According to an early biographer, J.M.W. Turner viewed publishers who sold his prints as greedy middle men, “huxters of art”. We can easily imagine what he’d make of museums selling his work as NFTs, as the British Museum will this month through the website La Collection. Twenty watercolours will be sold, with prices for the “rarest” starting at €4,999 ($5,660). The iniative follows on from the sale of 200 Hokusai works from the museum's collection as NFTs last year.
That sum gets you a jpeg with no rights, physical or intellectual, on the original image. What you’re really buying is the sequence of code entered onto the blockchain, which is unique and thus tradable. If enough people believe the line of code is worth something then you can sell your Turner jpeg for a profit. Think of it as the emperor’s new code.

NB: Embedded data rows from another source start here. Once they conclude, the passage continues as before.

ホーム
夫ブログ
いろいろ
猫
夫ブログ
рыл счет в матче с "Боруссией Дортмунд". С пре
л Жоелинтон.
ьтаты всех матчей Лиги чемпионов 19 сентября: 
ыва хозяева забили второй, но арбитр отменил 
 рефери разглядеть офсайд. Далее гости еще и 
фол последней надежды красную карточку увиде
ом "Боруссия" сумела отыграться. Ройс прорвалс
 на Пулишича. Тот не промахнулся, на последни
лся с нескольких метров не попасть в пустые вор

La Collection say the NFTs will exist “in perpetuity”, but that’s a bold claim for a technology that has only existed since 2014. I’ve got phones younger than that which I can’t switch on anymore. Meanwhile, the British Museum says the sales will help it “find new ways of reaching people”, but of course it’s about money. Sure, you can call your Turner NFT “art” if you like, but only in the same way a £5 note is art because it has a portrait of the Queen on it.
Worse, the museum demeans itself by getting involved in the alchemy necessary to persuade us that an infinitely reproducible jpeg can somehow be worth thousands. To distinguish them from anything already available for free on Google Images, nine Turner NFTs will be declared “ultra rare” and seven will be “super rare”. To add authority to the pretence of rarity, the British Museum is “retaining” one of each. So they have skin in the game.

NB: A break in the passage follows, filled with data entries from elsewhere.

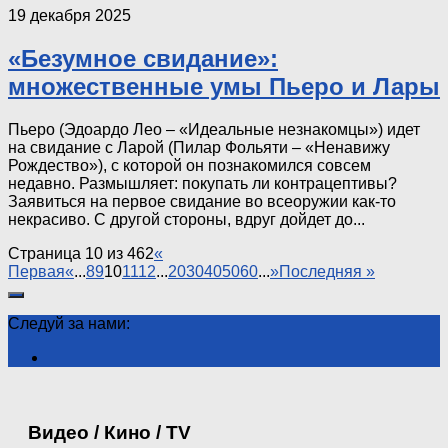
19 декабря 2025
«Безумное свидание»:
множественные умы Пьеро и Лары
Пьеро (Эдоардо Лео – «Идеальные незнакомцы») идет
на свидание с Ларой (Пилар Фольяти – «Ненавижу
Рождество»), с которой он познакомился совсем
недавно. Размышляет: покупать ли контрацептивы?
Заявиться на первое свидание во всеоружии как-то
некрасиво. С другой стороны, вдруг дойдет до...
Страница 10 из 462
«
Первая
«
...
8
9
10
11
12
...
20
30
40
50
60
...
»
Последняя »
Следуй за нами:
Видео / Кино / TV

The sales pitch from La Collection assures buyers that the NFTs are “extremely collectible and tradable”. The NFT market has so far mostly risen, but you don’t have to be Warren Buffett to see it combines the riskier aspects of an art, land (yes, you can also buy virtual “land”) and tech bubble. We’ll only know when the crash comes if the British Museum has thought through all the moral and legal implications of promoting its collection as an investment asset.
And might the museum even come to regret suggesting reproductions can be cultural objects themselves? When I recently visited the wonderful new Spanish Gallery in Bishop Auckland, I was fooled by a facsimile of a 16th-century tomb made by the Factum Foundation. I couldn’t believe, even after reading the label, that it was made of plastic, not marble. As someone whose art historical raison d’être is being able to distinguish real from fake, I found this disturbing.

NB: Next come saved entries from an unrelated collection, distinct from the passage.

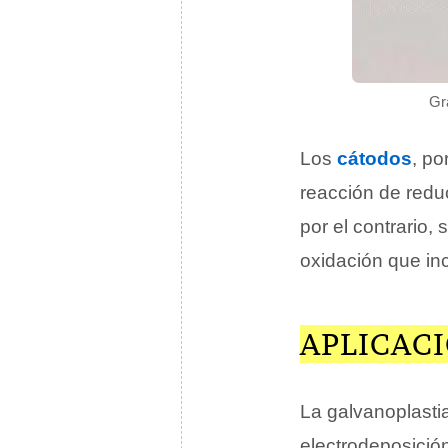
Gra
Los
cátodos
, po
reacción de redu
por el contrario,
oxidación que in
APLICAC
La galvanoplastia
electrodeposició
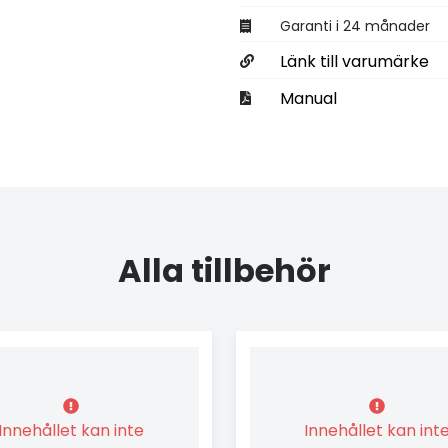
Garanti i 24 månader
Länk till varumärke
Manual
Alla tillbehör
Innehållet kan inte
Innehållet kan int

I used to believe that the essential value of an original object was its uniqueness as a visual record of the artist’s creation; a copy could never be as “good” as the original. But if we can now so convincingly replicate an original then we must presumably change how we value it, whether for its material authenticity, or its historical or religious significance.
This matters for museums in the business of putting items on public display. If it is now possible to make perfect recreations of, say, the Parthenon Marbles, or the Benin Bronzes, then the case for retaining the original on a wall in London for public display becomes weaker, compared with the argument for seeing them in their original context. The British Museum, in giving cultural validity to meaningless reproductions, blurs the lines between real and fake at its peril.